Даже потратив все миллиарды долларов, необходимые для того, чтобы заткнуть миллионы заброшенных колодцев в мире, мы не сможем предотвратить экологическую катастрофу. Огромное тепло и давление недр Земли — те же силы, которые в первую очередь раздавили кости динозавров на углеводороды — означают, что никакая работа по закупориванию скважин не может длиться вечно. Ученые и инженеры спорят о том, как долго цемент может выжить в суровых условиях недр Земли. Оценки обычно падают от 50 до 100 лет, достаточно длинный временной горизонт, чтобы даже некоторые из крупнейших нефтяных и газовых компаний сегодня могли больше не существовать, но достаточно короткий, чтобы быть неудобный в пределах человеческого понимания. Никакие правила не требуют, чтобы Штаты или федеральные агентства измеряли выбросы после того, как скважины закупорены.
Хотя мало что делается для предотвращения катастрофического потепления метаном, еще меньше делается для предотвращения загрязнения воды. Исследователь Кан, ныне доцент кафедры гражданского строительства Университета Макгилла, работала консультантом по мониторингу подземных вод, прежде чем получить степень доктора философии. В 2016 году она опубликовала статью с Джексоном, показывающую, что Центральная долина Калифорнии, где производится четверть продовольствия страны, имеет почти в три раза больше объема пресных подземных вод, чем считалось ранее.
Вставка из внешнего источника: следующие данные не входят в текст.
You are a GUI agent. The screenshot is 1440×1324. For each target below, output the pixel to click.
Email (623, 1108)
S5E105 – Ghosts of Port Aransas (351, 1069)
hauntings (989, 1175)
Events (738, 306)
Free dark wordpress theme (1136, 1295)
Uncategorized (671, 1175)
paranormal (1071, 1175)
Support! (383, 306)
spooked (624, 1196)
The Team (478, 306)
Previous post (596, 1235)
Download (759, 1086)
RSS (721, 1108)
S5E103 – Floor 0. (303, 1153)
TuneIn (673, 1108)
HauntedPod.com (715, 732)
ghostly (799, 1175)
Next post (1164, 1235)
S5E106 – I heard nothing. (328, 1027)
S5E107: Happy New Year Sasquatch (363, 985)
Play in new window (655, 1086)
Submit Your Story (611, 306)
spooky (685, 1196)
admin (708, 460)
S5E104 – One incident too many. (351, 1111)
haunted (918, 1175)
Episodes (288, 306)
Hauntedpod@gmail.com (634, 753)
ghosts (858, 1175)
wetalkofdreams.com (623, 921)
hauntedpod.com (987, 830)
Такие хорошие новости приходили с одной срочной оговоркой: девятнадцать процентов государственных скважин находились вблизи этих водоносных горизонтов.
«Это определенно угроза и что-то, что нуждается в защите», — говорит Кан. «Мы многого не знаем.»
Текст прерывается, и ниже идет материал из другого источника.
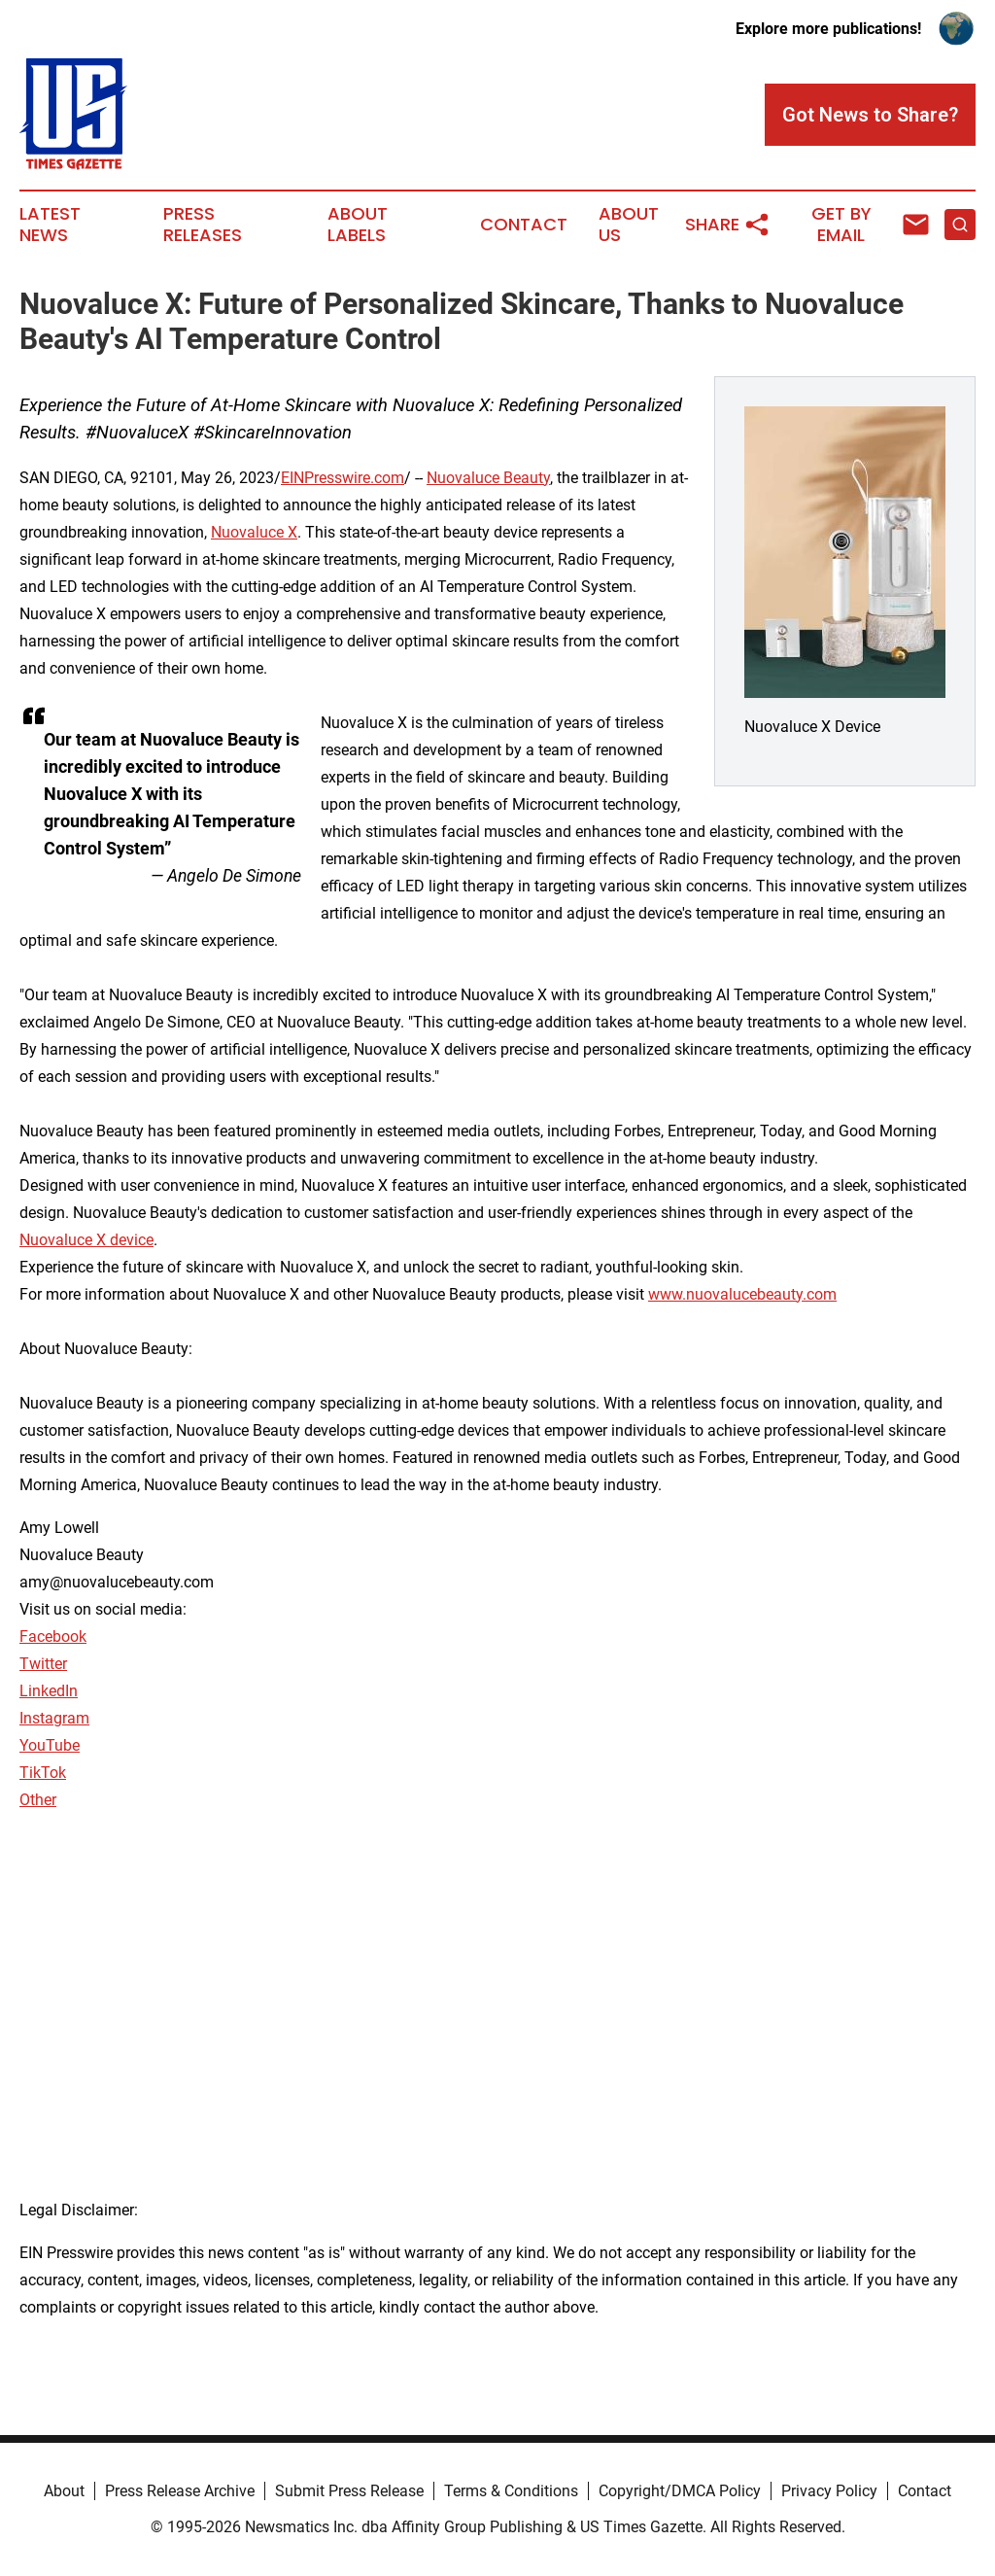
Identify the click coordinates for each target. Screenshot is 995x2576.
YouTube (49, 1745)
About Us (629, 224)
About (64, 2491)
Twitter (43, 1663)
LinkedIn (48, 1691)
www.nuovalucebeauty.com (742, 1294)
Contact (523, 224)
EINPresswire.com (342, 478)
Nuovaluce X (254, 532)
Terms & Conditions (511, 2491)
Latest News (50, 224)
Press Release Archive (180, 2491)
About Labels (357, 224)
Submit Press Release (349, 2491)
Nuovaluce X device (86, 1240)
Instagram (54, 1718)
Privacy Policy (829, 2491)
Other (37, 1800)
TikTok (42, 1772)
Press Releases (202, 224)
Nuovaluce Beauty (488, 478)
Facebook (52, 1636)
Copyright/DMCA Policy (680, 2491)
То, что мы знаем, достаточно страшно.
«Цемент будет разрушаться», — говорит Доминик Диджулио, старший научный сотрудник PSE Healthy Energy, Окленд, Калифорния. — «Это не будет длиться вечно или даже очень долго. Черчь находится в Суббассейне Солано, части подземного бассейна долины Сакраменто. Согласно отчету Ассоциации водных ресурсов Северной Калифорнии за 2017 год, почти 30% воды региона поступает из подземных источников. Учитывая устойчивые засухи, ресурсы подземных вод будут очень важны в ближайшие десятилетия. Калифорнии понадобятся эти ресурсы.»
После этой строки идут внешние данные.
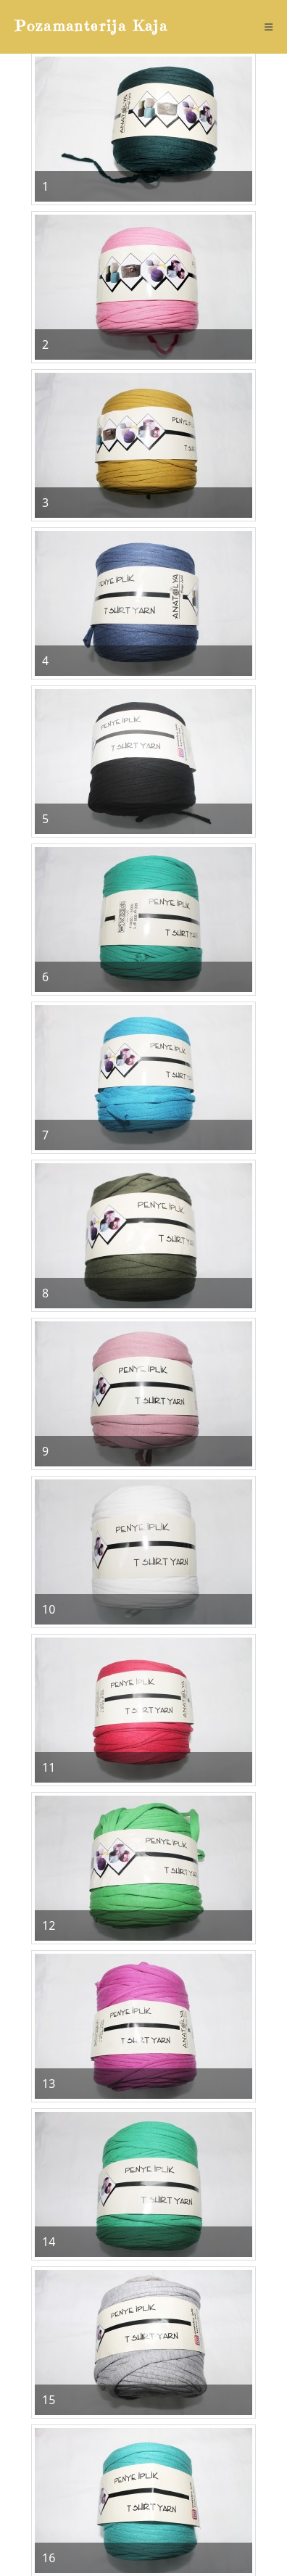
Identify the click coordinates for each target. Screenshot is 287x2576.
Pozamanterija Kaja (91, 26)
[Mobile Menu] (269, 26)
Среди сотен страниц записей, описывающих забой, активность и закупорку колодца, единственное постоянное имя — Бернард Черчь. Его жена, Беверли Черч, сейчас живет в Уолнат-Крик, Калифорния, примерно в 40 милях к юго-западу от колодца. Сам Черчь умер девять лет назад. Он и его семья так и не разбогатели. Владельцы прав на полезные ископаемые могут сдавать их в аренду нефтегазовым компаниям и получать роялти за то, что добывают их скважины. Но из-за того, что так мало было выкачано из Черчя, ни один из 20 или около того членов семьи, которые в конечном итоге держали кол, не получил много.
«Мы не заработали на этом никаких денег», — говорит Беверли.
Это не редкий результат, объясняет Кэсси Сигел, директор Института климатического права некоммерческого Центра биологического разнообразия.
«Время от времени кто-нибудь может разбогатеть», — говорит она. «Но так бывает не всегда. Большая нефть становится богатой. Для отдельных, обычных людей все это риск, а не награда.»